Thursday, 6 June 2013

Spike and Mike

You really don’t get the full effect of animated cartoons unless you see them on the screen at a theatre. I love Tex Avery’s “Magical Maestro” but you honestly don’t appreciate the full scope of how Avery handles his gags unless you watch it in the visual perspective it was meant to be seen.

Unfortunately, big screen showings of cartoons don’t appear to be terribly common. They certainly aren’t where I live; I saw the Avery showing I mentioned close to 30 years ago. Spike and Mike’s Festival of Animation used to come through every couple of years and play one of the art houses. I haven’t heard much about it lately, but I got a note from Spike. I don’t know him, I’ve never seen their animation showings, and I have no intention of plugging every fund-raising campaign that comes into my inbox, but I pass this one for those of you who appreciate the work they’ve done over the years. And they are offering balloons.

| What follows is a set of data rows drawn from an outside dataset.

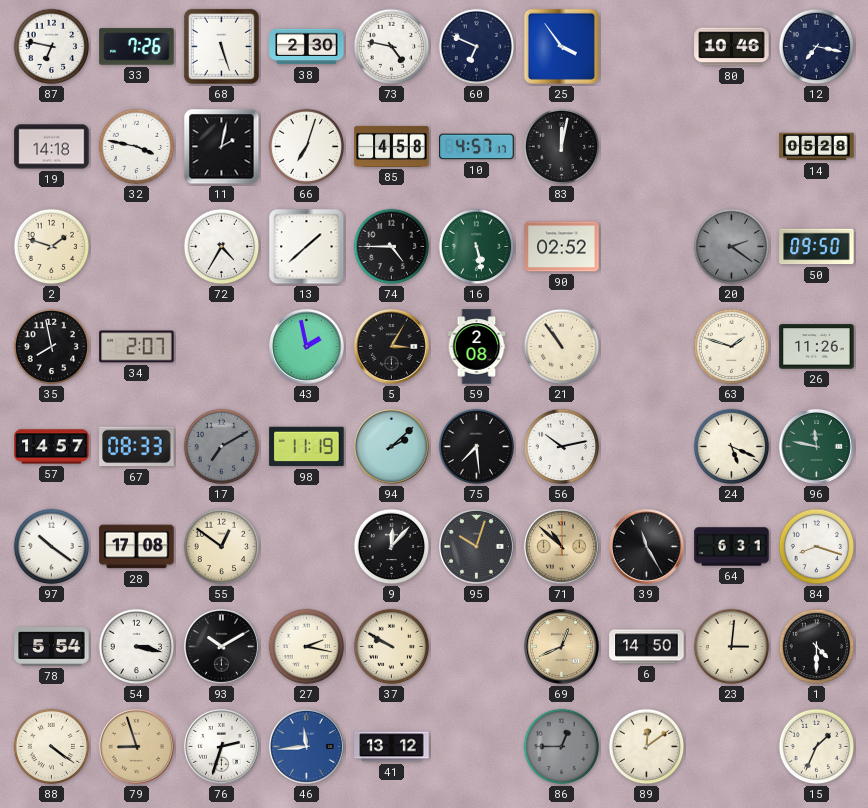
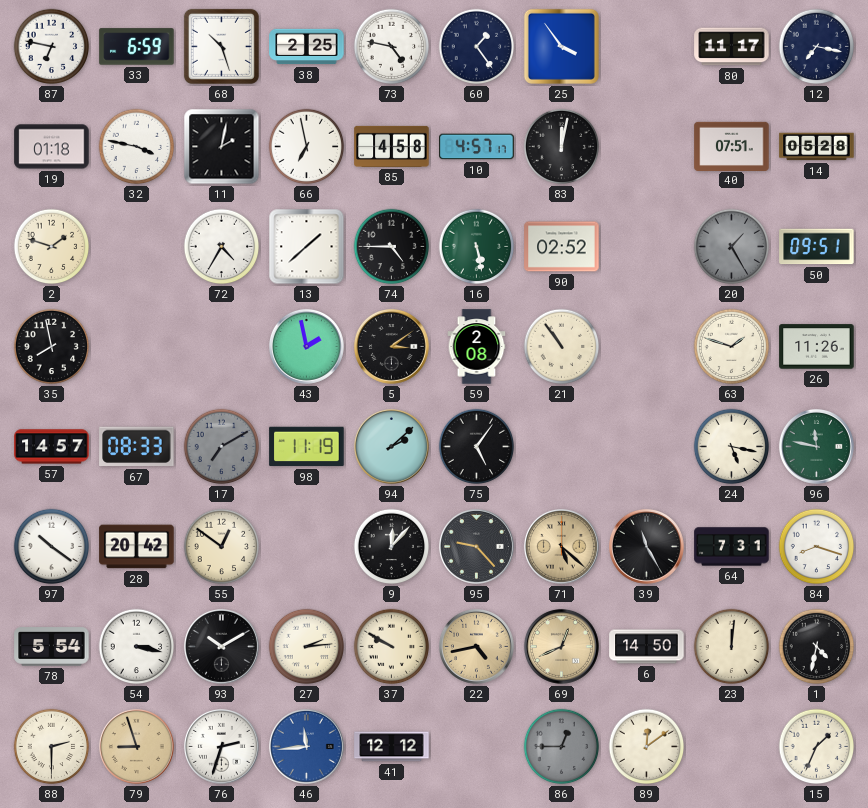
33: 7:26 -> 6:59
68: 5:27 -> 10:27
38: 2:30 -> 2:25
60: 6:49 -> 1:24
80: 10:46 -> 11:17
19: 14:18 -> 01:18
66: 7:03 -> 6:58
40: none -> 07:51
20: 2:21 -> 1:25
50: 09:50 -> 09:51
34: 2:07 -> none
5: 3:05 -> 3:09
75: 7:29 -> 5:06
56: 10:13 -> none
24: 5:19 -> 5:17
28: 17:08 -> 20:42
95: 10:03 -> 9:23
71: 10:52 -> 5:22
64: 6:31 -> 7:31
27: 2:17 -> 2:14
22: none -> 4:43
23: 3:01 -> 12:01
1: 4:30 -> 4:32
88: 4:21 -> 2:30
41: 13:12 -> 12:12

This is Spike from Spike and Mike's Festival of Animation & Spike and Mike's Sick & Twisted Festival of Animation. We are running a Kick-Starter campaign for bringing back our famous Spike and Mike's Sick and Twisted show. It is our 20th anniversary this year, we want to feature part all time classic sick & twisted favorite films (Early entries include films by Tim Burton & 'Lupo the Butcher' by the creator of Ed, Ed & Eddie) & part BRAND NEW Sick & Twisted films, celebrity guests, balloons, music, food, drinks and a whole lot more!

It means a lot for us this year to make the show happen and celebrate with our fans. We always YOWP, it has high credibility, great contents and cater a lot of cool animation fans out there, so we will be extremely grateful if you can post an article about our project and spread the word for us! 100% of the money raised will be used for the show and merchandises.

Here is the link
for our Kick-Starter project:

1 comment:

  1. I've had a chance to see "Magical Maestro" even twice on the big screen. On the first showing it seems that many in the audience were unprepared for the hair-in-the-projector gag, and it pretty much killed them. On the second showing (maybe ten years later) the laughter had more of an appreciative nature, so I guess more people saw the gag coming; Avery's cartoons were more widely available by then.